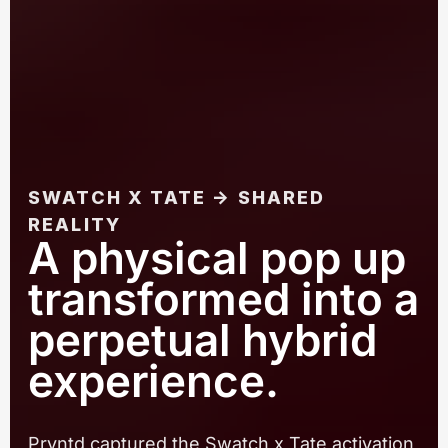
SWATCH X TATE → SHARED
REALITY
A physical pop up
transformed into a
perpetual hybrid
experience.
Pryntd captured the Swatch x Tate activation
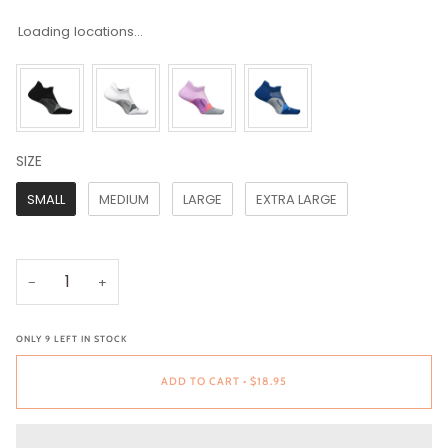
Loading locations...
SIZE
SIZE
SMALL
MEDIUM
LARGE
EXTRA LARGE
−
+
ONLY
9
LEFT IN STOCK
ADD TO CART
•
$18.95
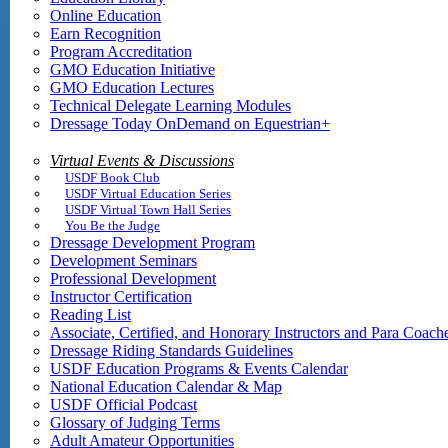
Online Education
Earn Recognition
Program Accreditation
GMO Education Initiative
GMO Education Lectures
Technical Delegate Learning Modules
Dressage Today OnDemand on Equestrian+
Virtual Events & Discussions
USDF Book Club
USDF Virtual Education Series
USDF Virtual Town Hall Series
You Be the Judge
Dressage Development Program
Development Seminars
Professional Development
Instructor Certification
Reading List
Associate, Certified, and Honorary Instructors and Para Coach
Dressage Riding Standards Guidelines
USDF Education Programs & Events Calendar
National Education Calendar & Map
USDF Official Podcast
Glossary of Judging Terms
Adult Amateur Opportunities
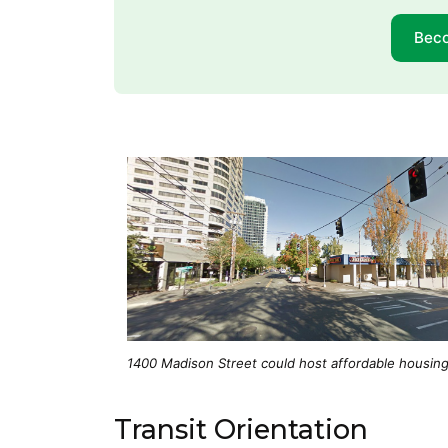
Bec
1400 Madison Street could host affordable housing
Transit Orientation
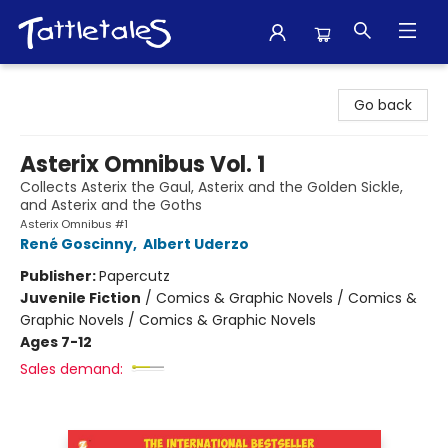
Tattletales Books
Go back
Asterix Omnibus Vol. 1
Collects Asterix the Gaul, Asterix and the Golden Sickle,
and Asterix and the Goths
Asterix Omnibus #1
René Goscinny
,
Albert Uderzo
Publisher:
Papercutz
Juvenile Fiction
/
Comics & Graphic Novels / Comics &
Graphic Novels / Comics & Graphic Novels
Ages 7-12
Sales demand:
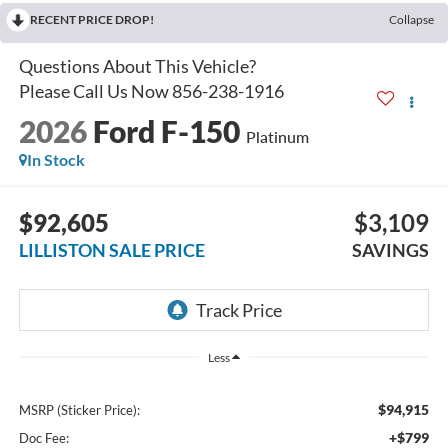
RECENT PRICE DROP!
Collapse
2026
Ford F-150
Platinum
In Stock
$92,605
$3,109
LILLISTON SALE PRICE
SAVINGS
Less
$94,915
MSRP (Sticker Price):
+$799
Doc Fee:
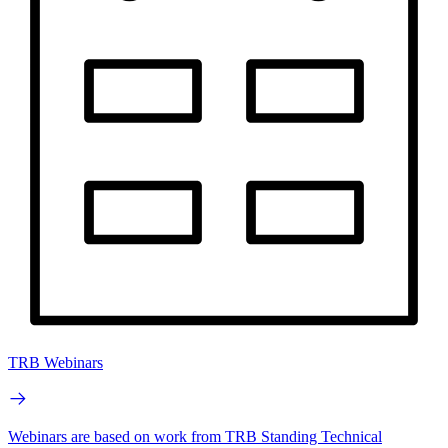
TRB Webinars
Webinars are based on work from TRB Standing Technical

EXERCISE INSTRUCTIONS: Apart from the pictures, the entries above are to be repeated in full and exactly.

EXPECTED OUTPUT:
SWATCH X TATE → SHARED
REALITY
A physical pop up
transformed into a
perpetual hybrid
experience.
Pryntd captured the Swatch x Tate activation
Loading locations...
SIZE
SIZE
SMALL
MEDIUM
LARGE
EXTRA LARGE
−
+
ONLY
9
LEFT IN STOCK
ADD TO CART
•
$18.95
Online Education
Earn Recognition
Program Accreditation
GMO Education Initiative
GMO Education Lectures
Technical Delegate Learning Modules
Dressage Today OnDemand on Equestrian+
Virtual Events & Discussions
USDF Book Club
USDF Virtual Education Series
USDF Virtual Town Hall Series
You Be the Judge
Dressage Development Program
Development Seminars
Professional Development
Instructor Certification
Reading List
Associate, Certified, and Honorary Instructors and Para Coach
Dressage Riding Standards Guidelines
USDF Education Programs & Events Calendar
National Education Calendar & Map
USDF Official Podcast
Glossary of Judging Terms
Adult Amateur Opportunities
Bec
1400 Madison Street could host affordable housing
Transit Orientation
Tattletales Books
Go back
Asterix Omnibus Vol. 1
Collects Asterix the Gaul, Asterix and the Golden Sickle,
and Asterix and the Goths
Asterix Omnibus #1
René Goscinny
,
Albert Uderzo
Publisher:
Papercutz
Juvenile Fiction
/
Comics & Graphic Novels / Comics &
Graphic Novels / Comics & Graphic Novels
Ages 7-12
Sales demand:
RECENT PRICE DROP!
Collapse
2026
Ford F-150
Platinum
In Stock
$92,605
$3,109
LILLISTON SALE PRICE
SAVINGS
Less
$94,915
MSRP (Sticker Price):
+$799
Doc Fee:
TRB Webinars
Webinars are based on work from TRB Standing Technical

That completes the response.